### Task to carry out
Transcribe, starting at the line with "Search the shop" and ending at the line with "president under oath. Is that your next step?", every line of the material below exactly, but leave out the pictures and anything outside that span.

Material supplied below:

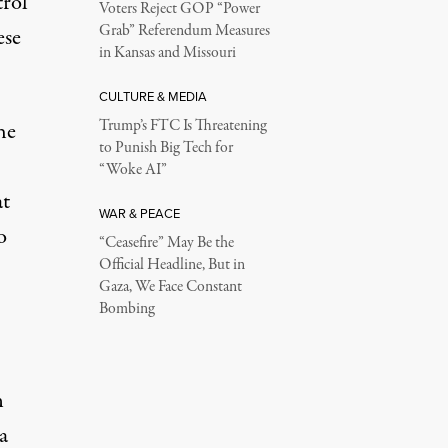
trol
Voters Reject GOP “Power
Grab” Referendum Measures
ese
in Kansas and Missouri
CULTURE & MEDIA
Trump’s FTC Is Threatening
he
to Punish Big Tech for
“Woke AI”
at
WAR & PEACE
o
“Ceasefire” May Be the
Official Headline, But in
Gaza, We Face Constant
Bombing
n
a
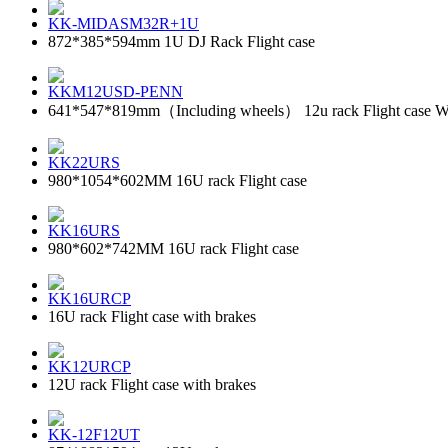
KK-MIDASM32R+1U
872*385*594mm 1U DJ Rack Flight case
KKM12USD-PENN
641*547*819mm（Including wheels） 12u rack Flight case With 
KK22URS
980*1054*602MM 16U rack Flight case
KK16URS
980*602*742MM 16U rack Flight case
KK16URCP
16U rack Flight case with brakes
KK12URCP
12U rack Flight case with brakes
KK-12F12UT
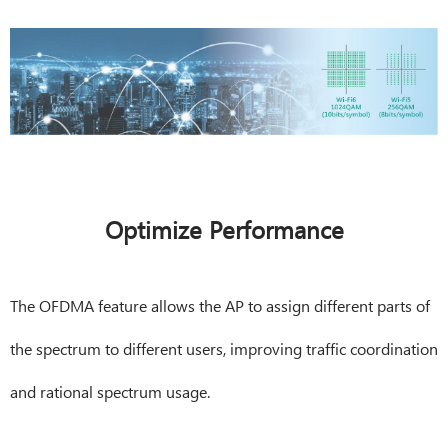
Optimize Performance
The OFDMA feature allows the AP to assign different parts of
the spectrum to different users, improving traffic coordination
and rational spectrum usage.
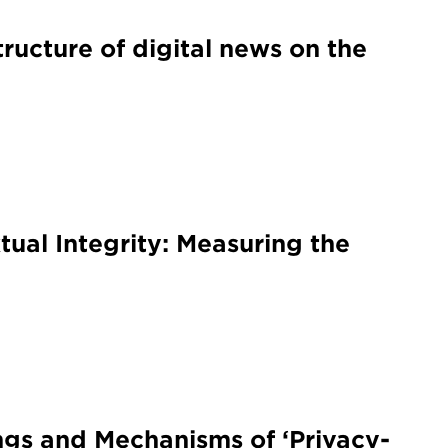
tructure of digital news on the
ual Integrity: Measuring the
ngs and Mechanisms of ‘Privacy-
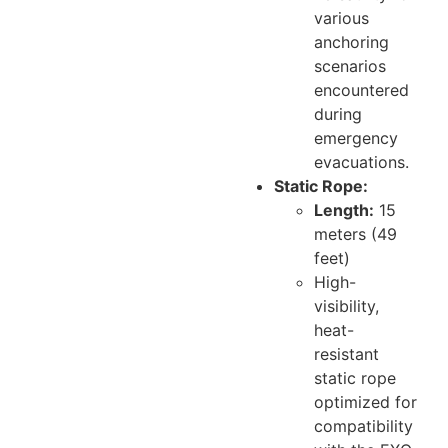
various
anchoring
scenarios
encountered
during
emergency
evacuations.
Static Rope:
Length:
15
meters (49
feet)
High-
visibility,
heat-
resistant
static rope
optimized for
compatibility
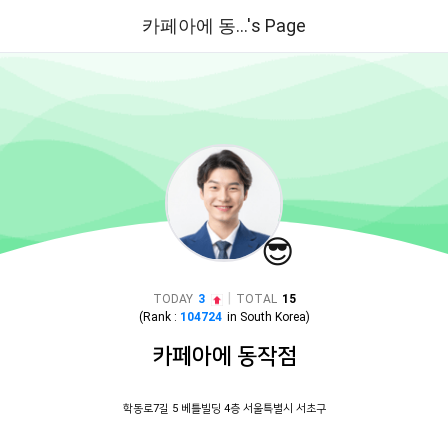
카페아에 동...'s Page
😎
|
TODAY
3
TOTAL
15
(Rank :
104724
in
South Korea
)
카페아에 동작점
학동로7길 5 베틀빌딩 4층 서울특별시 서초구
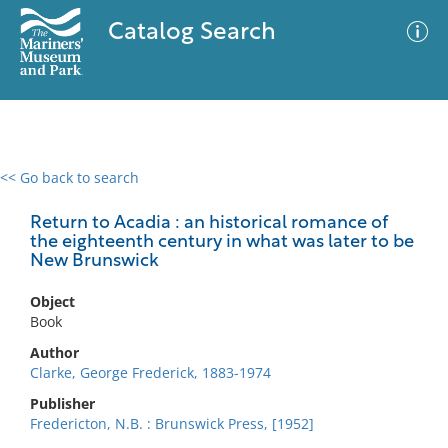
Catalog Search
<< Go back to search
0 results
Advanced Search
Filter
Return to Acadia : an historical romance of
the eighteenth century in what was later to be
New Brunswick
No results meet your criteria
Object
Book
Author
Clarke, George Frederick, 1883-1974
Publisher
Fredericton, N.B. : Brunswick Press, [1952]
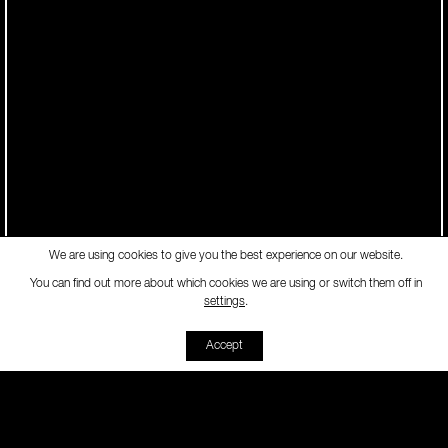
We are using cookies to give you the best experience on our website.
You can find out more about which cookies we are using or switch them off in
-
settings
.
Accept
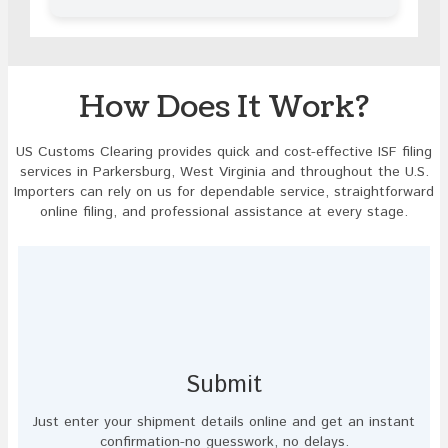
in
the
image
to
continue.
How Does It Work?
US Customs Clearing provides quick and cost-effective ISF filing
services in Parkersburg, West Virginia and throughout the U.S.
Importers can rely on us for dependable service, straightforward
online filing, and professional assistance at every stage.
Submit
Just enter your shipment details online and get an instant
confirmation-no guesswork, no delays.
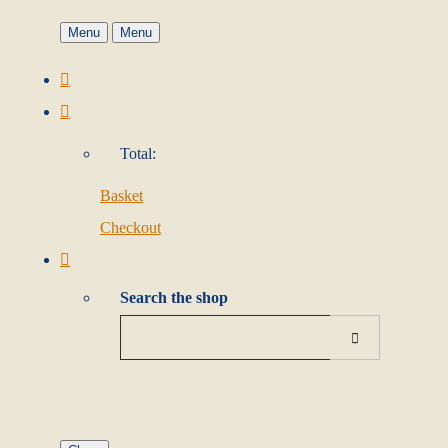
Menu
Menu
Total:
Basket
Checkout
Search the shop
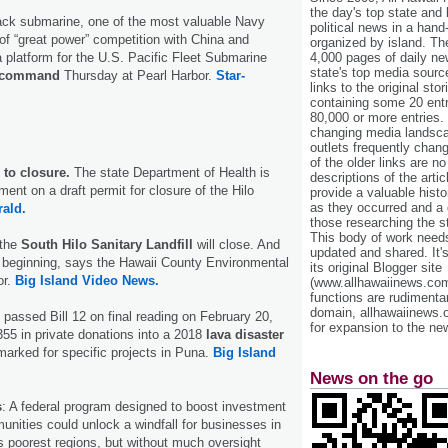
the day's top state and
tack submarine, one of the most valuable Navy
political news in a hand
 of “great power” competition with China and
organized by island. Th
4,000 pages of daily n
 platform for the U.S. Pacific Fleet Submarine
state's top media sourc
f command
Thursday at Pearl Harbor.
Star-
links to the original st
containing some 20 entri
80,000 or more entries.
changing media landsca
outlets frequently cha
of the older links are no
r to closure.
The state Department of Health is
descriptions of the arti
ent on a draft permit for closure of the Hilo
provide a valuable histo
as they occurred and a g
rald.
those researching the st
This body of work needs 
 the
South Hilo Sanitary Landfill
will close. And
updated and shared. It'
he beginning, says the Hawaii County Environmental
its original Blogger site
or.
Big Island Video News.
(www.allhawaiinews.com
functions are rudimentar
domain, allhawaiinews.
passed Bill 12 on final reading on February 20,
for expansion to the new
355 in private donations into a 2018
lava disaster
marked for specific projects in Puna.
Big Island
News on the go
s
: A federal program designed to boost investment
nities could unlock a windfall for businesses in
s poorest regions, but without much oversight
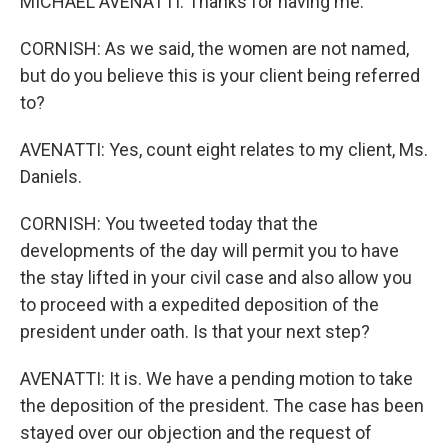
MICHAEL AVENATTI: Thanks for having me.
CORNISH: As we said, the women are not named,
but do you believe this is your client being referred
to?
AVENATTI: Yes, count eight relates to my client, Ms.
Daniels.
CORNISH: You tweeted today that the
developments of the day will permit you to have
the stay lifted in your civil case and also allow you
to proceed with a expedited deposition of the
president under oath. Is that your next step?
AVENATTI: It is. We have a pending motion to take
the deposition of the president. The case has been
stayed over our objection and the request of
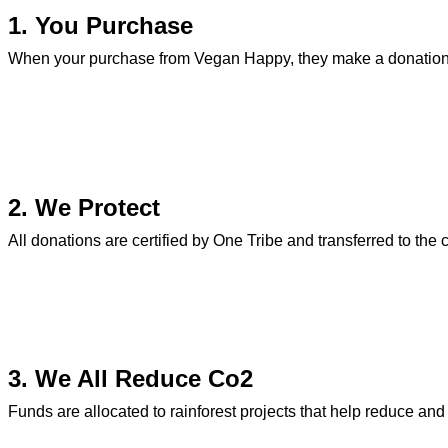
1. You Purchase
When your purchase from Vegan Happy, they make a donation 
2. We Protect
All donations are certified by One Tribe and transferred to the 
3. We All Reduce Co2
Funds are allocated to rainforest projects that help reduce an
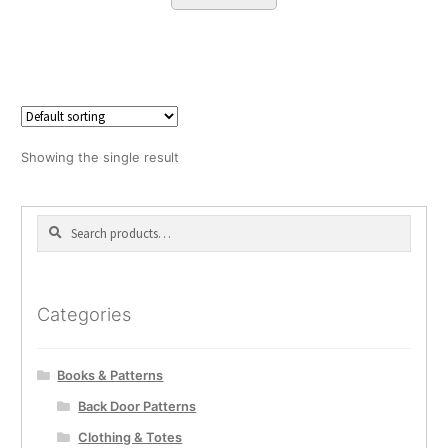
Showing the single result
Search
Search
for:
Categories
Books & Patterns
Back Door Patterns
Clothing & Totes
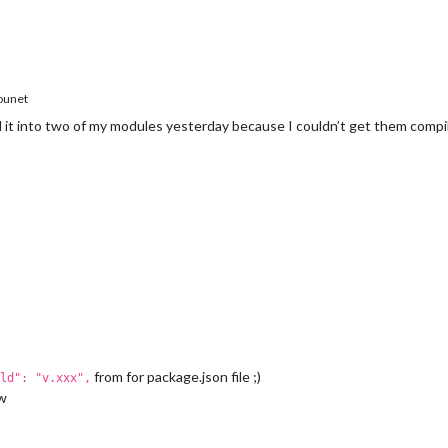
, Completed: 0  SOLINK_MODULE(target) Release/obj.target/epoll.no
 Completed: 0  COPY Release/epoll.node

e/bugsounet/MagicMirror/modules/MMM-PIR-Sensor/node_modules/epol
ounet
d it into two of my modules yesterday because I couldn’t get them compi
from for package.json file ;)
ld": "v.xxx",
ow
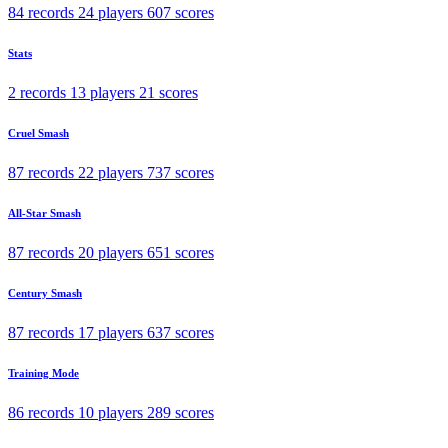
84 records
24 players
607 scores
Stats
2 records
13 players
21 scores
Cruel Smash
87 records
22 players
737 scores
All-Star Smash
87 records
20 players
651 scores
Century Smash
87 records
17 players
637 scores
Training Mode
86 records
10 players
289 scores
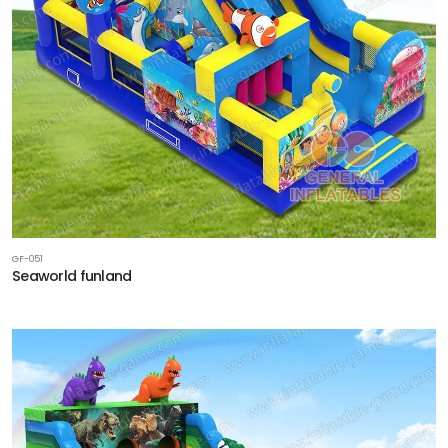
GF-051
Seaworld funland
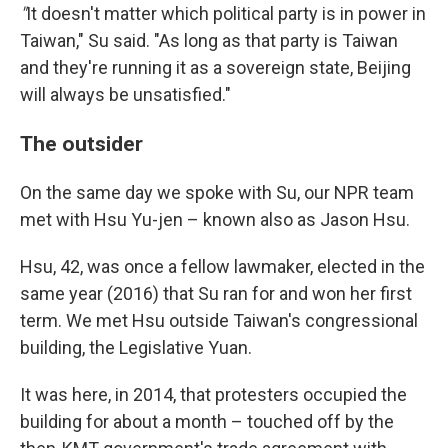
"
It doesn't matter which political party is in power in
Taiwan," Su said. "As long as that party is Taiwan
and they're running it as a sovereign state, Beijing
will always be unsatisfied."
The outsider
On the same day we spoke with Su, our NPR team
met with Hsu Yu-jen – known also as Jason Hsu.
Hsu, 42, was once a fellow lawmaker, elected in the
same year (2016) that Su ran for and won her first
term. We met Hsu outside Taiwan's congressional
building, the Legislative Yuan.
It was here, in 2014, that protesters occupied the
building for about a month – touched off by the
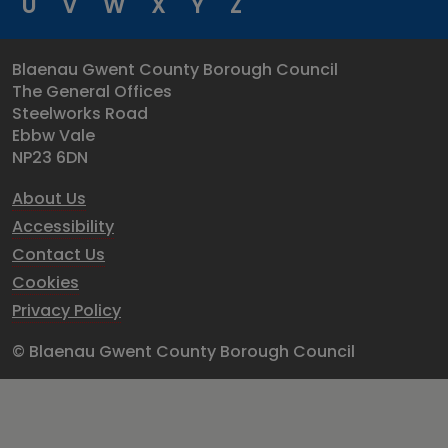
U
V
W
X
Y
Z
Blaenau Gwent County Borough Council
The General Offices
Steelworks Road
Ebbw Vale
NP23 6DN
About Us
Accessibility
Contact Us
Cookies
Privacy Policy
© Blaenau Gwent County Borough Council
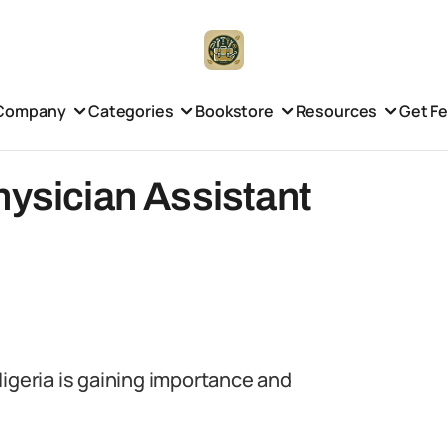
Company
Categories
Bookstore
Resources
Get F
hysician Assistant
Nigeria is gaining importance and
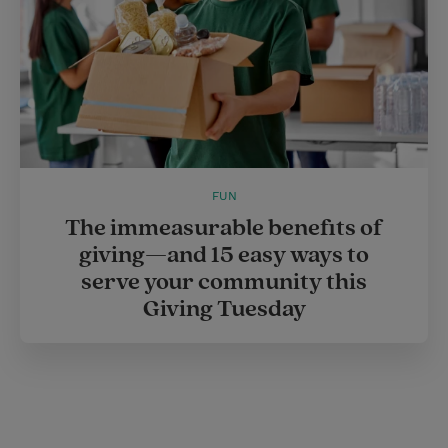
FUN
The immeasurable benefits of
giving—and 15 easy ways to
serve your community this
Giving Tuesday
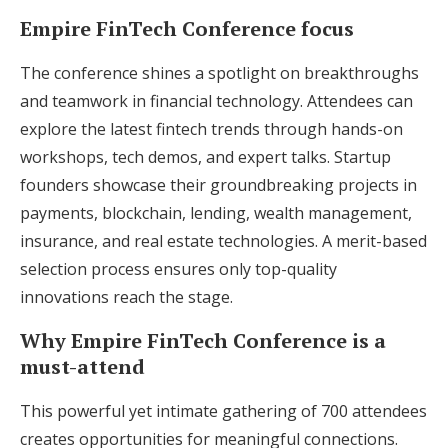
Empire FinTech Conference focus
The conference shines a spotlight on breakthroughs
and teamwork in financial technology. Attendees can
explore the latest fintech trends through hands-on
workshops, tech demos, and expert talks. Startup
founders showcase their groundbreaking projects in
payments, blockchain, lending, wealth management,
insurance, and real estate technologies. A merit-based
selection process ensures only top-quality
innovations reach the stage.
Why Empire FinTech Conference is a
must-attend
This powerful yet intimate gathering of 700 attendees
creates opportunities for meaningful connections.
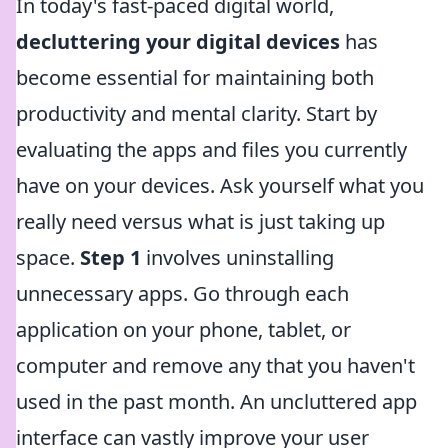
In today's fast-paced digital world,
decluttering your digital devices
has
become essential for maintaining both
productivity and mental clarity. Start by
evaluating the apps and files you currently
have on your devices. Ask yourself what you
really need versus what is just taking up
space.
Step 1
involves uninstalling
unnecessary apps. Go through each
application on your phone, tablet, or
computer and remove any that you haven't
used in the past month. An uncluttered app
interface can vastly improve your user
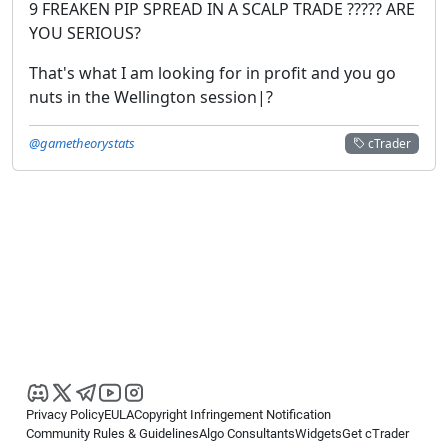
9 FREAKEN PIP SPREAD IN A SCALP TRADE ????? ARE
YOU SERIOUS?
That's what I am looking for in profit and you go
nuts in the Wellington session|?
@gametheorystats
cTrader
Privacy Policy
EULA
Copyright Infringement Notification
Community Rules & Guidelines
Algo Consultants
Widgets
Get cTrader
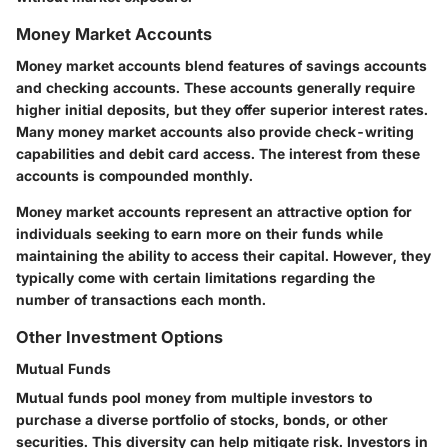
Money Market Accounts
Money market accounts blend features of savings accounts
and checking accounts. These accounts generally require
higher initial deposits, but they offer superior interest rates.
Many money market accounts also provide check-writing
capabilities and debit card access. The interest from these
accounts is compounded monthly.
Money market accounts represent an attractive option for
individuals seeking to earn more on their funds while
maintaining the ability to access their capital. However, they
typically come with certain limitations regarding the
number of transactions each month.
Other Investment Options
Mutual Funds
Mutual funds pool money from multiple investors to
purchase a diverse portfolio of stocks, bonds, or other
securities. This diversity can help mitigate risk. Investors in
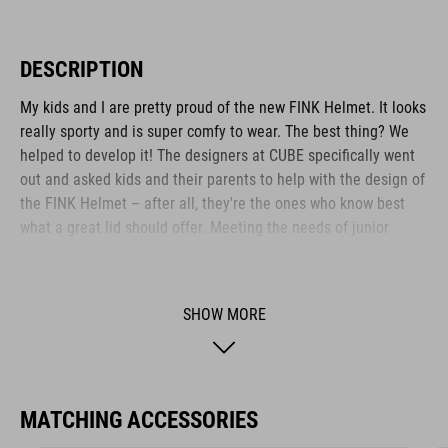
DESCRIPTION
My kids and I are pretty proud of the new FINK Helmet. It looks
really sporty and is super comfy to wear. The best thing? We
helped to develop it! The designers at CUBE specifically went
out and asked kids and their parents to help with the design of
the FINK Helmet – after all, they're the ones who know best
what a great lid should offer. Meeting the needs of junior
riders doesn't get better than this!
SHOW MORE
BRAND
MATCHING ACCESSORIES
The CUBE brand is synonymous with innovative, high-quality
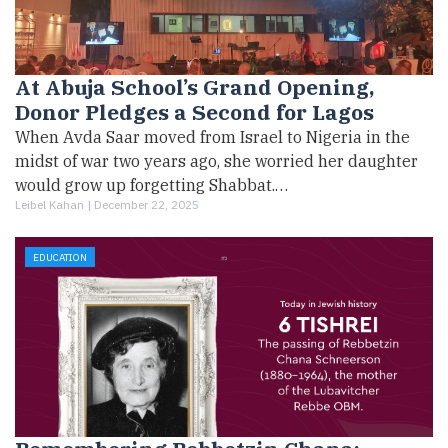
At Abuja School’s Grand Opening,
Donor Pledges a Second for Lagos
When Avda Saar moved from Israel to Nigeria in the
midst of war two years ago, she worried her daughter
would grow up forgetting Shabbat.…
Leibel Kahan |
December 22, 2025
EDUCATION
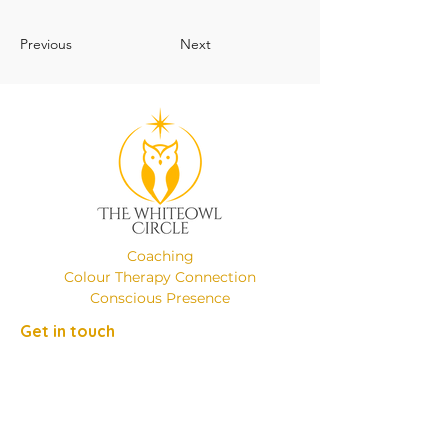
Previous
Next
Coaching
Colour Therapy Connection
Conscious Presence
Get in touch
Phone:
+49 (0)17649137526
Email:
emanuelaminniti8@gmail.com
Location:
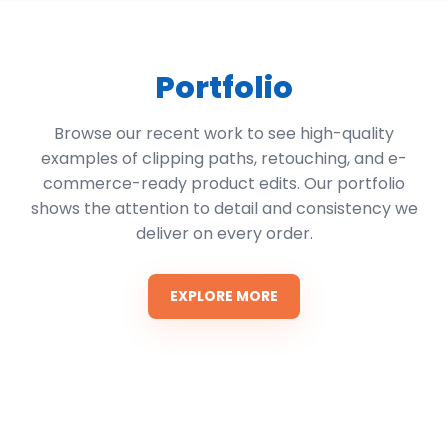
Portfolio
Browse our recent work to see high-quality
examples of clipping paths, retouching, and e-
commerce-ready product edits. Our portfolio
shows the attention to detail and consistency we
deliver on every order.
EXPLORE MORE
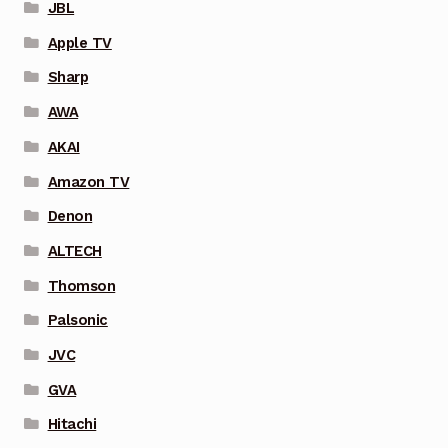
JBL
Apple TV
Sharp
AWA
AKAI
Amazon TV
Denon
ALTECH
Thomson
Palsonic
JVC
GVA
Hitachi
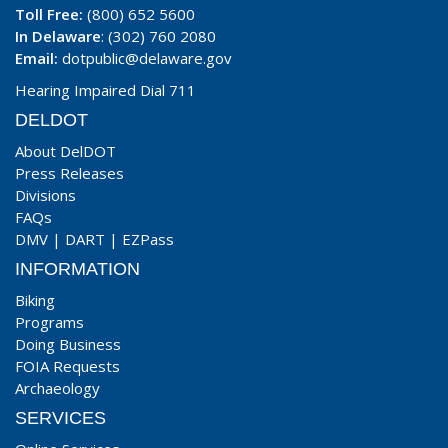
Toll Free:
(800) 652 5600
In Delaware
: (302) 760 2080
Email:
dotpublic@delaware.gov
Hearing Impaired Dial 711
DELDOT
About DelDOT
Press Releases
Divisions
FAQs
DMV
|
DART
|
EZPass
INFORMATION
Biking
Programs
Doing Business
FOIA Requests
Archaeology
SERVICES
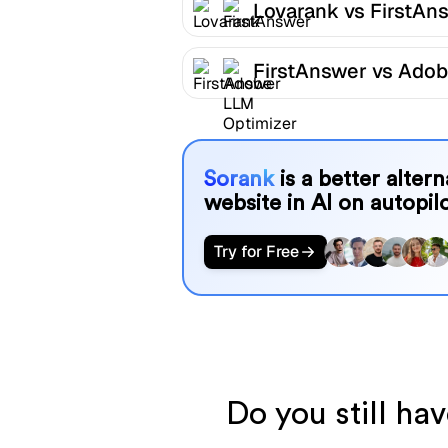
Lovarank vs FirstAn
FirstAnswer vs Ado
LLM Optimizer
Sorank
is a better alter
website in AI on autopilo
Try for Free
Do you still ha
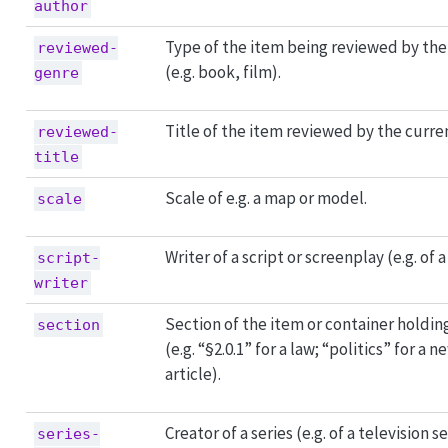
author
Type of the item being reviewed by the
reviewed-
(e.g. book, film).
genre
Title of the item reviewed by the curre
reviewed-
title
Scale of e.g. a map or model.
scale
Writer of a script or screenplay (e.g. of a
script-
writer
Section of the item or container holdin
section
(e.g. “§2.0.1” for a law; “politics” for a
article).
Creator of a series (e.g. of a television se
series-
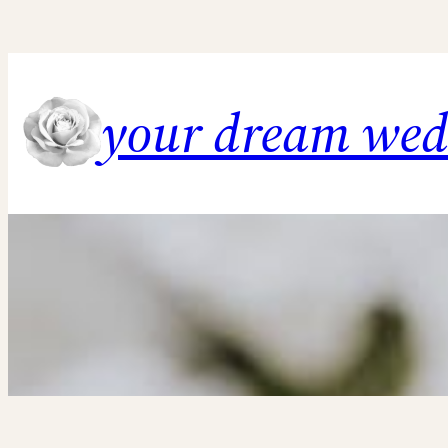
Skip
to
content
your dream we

End of Material supplied.

### Your solution
Search the shop
the day's top state and
tack submarine, one of the most valuable Navy
political news in a hand
 of “great power” competition with China and
organized by island. Th
4,000 pages of daily n
 platform for the U.S. Pacific Fleet Submarine
state's top media sourc
f command
Thursday at Pearl Harbor.
Star-
links to the original st
containing some 20 entri
80,000 or more entries.
changing media landsca
outlets frequently cha
of the older links are no
r to closure.
The state Department of Health is
descriptions of the arti
ent on a draft permit for closure of the Hilo
provide a valuable histo
as they occurred and a g
rald.
those researching the st
This body of work needs 
 the
South Hilo Sanitary Landfill
will close. And
updated and shared. It'
he beginning, says the Hawaii County Environmental
its original Blogger site
or.
Big Island Video News.
(www.allhawaiinews.com
functions are rudimentar
domain, allhawaiinews.
passed Bill 12 on final reading on February 20,
for expansion to the new
355 in private donations into a 2018
lava disaster
marked for specific projects in Puna.
Big Island
News on the go
s
: A federal program designed to boost investment
nities could unlock a windfall for businesses in
s poorest regions, but without much oversight
MICHAEL AVENATTI: Thanks for having me.
CORNISH: As we said, the women are not named,
but do you believe this is your client being referred
to?
AVENATTI: Yes, count eight relates to my client, Ms.
Daniels.
CORNISH: You tweeted today that the
developments of the day will permit you to have
the stay lifted in your civil case and also allow you
to proceed with a expedited deposition of the
president under oath. Is that your next step?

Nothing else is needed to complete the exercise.